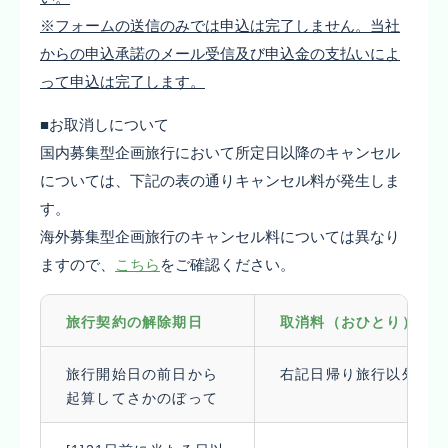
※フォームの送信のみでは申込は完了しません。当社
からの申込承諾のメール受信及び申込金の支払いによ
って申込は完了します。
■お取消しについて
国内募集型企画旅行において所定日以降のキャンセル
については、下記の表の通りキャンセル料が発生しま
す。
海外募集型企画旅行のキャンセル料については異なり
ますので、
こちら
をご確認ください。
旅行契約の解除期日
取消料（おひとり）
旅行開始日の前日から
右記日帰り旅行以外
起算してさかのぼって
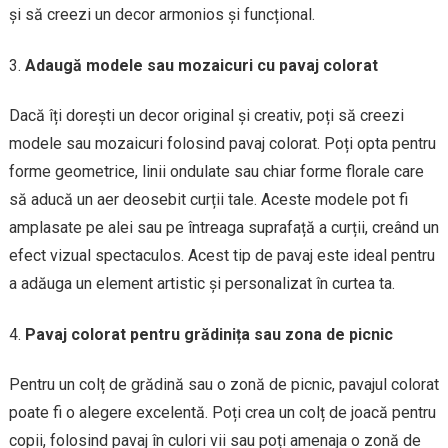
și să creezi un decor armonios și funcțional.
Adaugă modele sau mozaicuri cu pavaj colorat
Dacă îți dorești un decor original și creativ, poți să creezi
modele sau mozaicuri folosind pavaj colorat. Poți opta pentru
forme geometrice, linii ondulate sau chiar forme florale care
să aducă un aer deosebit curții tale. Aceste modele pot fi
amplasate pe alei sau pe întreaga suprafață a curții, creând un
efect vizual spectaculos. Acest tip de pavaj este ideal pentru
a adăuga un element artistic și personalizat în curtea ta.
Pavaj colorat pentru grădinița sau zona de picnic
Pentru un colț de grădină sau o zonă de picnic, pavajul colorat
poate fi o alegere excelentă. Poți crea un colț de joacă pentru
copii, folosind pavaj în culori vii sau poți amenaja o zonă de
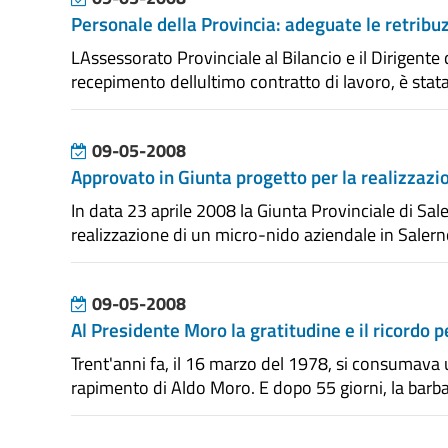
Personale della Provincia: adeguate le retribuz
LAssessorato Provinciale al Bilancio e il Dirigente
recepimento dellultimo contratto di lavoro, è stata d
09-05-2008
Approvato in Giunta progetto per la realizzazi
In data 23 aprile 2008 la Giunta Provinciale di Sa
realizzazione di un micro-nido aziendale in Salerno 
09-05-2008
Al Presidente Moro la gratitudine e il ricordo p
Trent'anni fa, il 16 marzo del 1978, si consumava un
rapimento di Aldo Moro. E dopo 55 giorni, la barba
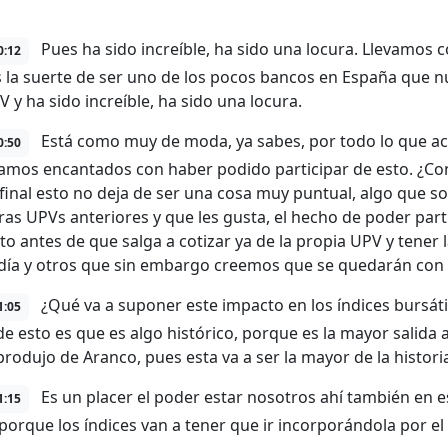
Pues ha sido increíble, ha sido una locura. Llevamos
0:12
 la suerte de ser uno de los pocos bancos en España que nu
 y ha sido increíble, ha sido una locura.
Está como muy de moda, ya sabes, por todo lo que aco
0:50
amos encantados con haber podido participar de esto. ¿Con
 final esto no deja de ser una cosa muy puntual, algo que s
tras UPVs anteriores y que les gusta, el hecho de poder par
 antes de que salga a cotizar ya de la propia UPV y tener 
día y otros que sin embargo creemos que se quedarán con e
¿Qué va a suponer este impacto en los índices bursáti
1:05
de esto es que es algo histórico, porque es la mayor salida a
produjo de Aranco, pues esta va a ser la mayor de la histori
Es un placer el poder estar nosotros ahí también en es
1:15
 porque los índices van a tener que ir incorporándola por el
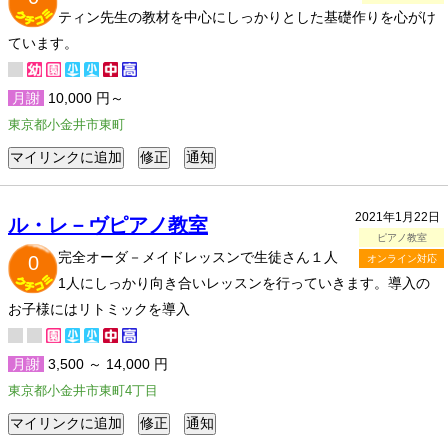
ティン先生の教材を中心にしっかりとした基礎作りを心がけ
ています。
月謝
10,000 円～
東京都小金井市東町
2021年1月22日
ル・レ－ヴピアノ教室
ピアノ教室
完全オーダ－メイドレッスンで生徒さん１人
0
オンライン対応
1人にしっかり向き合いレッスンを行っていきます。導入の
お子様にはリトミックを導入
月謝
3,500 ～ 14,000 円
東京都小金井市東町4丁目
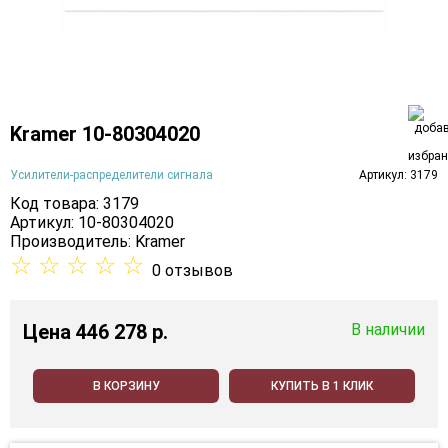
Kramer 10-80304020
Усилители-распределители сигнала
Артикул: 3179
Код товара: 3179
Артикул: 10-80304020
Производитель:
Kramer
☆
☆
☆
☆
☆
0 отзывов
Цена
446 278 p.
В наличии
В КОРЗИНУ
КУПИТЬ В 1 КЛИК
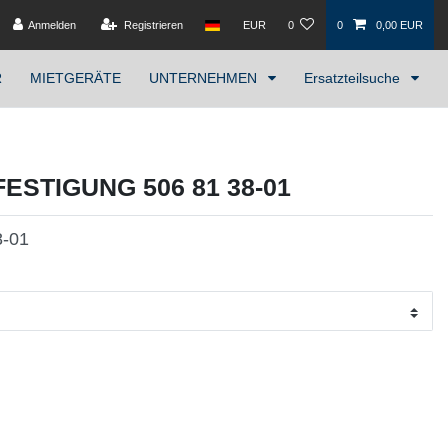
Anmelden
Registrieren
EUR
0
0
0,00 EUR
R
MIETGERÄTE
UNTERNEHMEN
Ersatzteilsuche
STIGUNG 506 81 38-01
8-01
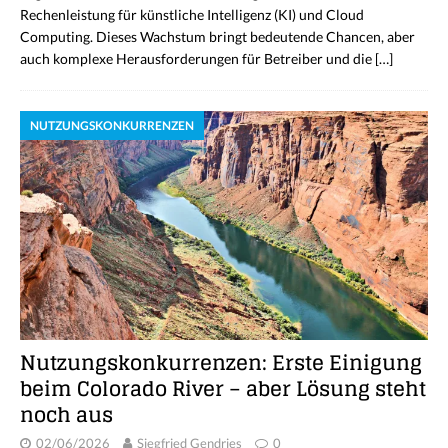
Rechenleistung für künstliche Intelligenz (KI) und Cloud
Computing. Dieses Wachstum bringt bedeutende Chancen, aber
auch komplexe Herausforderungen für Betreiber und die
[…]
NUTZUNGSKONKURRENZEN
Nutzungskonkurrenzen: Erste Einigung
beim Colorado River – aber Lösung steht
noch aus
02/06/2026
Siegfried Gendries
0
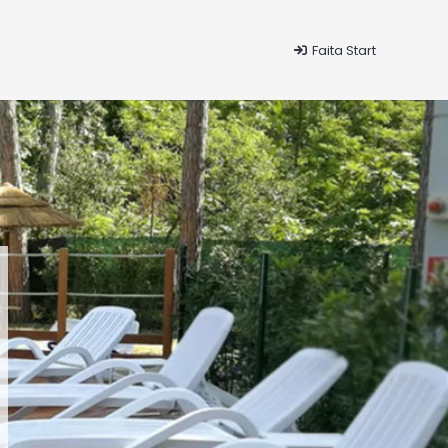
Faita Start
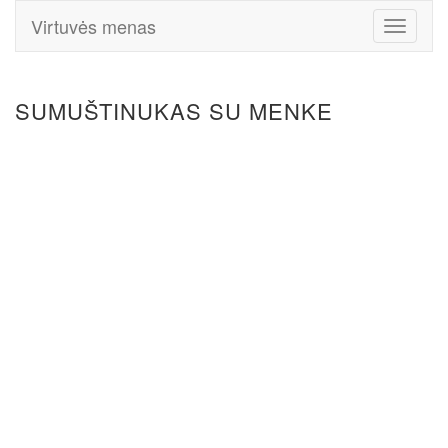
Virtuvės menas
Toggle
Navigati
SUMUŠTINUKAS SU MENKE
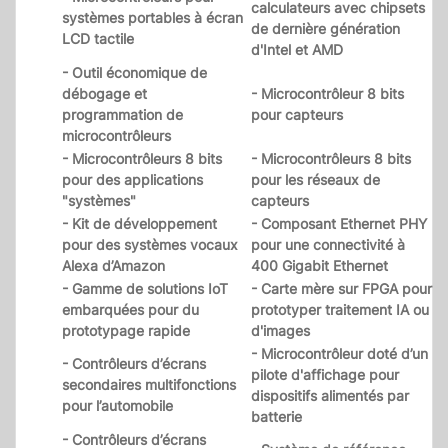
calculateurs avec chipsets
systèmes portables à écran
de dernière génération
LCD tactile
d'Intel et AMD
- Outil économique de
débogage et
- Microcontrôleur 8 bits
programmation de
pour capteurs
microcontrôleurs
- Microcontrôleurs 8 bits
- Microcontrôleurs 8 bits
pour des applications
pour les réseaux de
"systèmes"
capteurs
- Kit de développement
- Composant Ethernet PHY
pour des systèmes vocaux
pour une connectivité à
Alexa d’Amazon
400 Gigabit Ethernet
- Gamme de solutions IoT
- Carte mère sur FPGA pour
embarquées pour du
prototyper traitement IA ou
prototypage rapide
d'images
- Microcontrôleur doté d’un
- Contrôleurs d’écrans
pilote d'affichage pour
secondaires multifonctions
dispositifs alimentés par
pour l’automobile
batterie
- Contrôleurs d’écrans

-------

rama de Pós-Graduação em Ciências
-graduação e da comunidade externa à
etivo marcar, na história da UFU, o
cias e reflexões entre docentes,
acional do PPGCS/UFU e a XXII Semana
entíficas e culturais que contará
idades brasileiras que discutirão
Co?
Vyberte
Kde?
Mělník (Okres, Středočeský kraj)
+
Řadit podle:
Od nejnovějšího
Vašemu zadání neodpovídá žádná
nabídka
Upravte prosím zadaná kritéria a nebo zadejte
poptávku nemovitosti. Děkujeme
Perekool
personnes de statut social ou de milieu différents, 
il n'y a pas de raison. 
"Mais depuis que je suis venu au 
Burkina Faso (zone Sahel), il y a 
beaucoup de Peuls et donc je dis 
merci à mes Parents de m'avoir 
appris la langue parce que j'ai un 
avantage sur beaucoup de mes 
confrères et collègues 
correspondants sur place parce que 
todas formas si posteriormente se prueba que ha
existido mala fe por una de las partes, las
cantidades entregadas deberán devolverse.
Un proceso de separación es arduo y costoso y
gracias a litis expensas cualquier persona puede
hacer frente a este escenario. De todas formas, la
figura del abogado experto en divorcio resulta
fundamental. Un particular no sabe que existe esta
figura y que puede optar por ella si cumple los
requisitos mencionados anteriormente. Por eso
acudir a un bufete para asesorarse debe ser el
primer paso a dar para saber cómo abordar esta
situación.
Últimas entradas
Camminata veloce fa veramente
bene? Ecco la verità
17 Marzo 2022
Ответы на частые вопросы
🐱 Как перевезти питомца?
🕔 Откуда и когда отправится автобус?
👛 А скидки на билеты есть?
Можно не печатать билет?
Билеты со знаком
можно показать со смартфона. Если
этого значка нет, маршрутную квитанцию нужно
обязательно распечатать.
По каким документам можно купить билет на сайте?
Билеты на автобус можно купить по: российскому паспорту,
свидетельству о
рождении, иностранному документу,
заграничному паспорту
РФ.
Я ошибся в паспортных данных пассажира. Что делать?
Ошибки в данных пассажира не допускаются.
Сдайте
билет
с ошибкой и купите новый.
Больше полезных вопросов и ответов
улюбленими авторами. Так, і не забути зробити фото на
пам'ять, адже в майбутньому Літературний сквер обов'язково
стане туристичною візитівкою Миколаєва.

-------

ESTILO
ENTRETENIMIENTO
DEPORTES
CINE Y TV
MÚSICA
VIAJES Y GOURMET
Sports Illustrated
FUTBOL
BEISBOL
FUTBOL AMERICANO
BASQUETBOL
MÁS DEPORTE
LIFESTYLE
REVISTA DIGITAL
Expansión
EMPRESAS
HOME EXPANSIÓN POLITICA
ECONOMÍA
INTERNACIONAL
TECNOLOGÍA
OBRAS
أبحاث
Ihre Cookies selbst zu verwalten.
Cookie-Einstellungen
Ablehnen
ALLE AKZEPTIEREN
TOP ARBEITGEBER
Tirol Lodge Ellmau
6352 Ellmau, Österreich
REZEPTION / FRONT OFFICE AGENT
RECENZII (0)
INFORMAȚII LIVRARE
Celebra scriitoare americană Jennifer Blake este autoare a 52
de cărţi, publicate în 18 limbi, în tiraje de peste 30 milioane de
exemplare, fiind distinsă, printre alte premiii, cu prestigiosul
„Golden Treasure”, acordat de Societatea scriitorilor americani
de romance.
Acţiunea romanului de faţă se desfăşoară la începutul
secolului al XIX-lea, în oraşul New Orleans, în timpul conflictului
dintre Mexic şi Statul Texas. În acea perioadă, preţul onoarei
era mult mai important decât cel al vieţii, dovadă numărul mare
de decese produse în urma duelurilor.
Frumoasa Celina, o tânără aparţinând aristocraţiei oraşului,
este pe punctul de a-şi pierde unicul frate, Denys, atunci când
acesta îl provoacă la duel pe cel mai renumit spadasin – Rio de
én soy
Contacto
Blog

-------

EXERCISE AIM:
Select every line in the material above where the string "folosind" occurs, and copy it.

RESPONSE AREA:
modele sau mozaicuri folosind pavaj colorat. Poți opta pentru
copii, folosind pavaj în culori vii sau poți amenaja o zonă de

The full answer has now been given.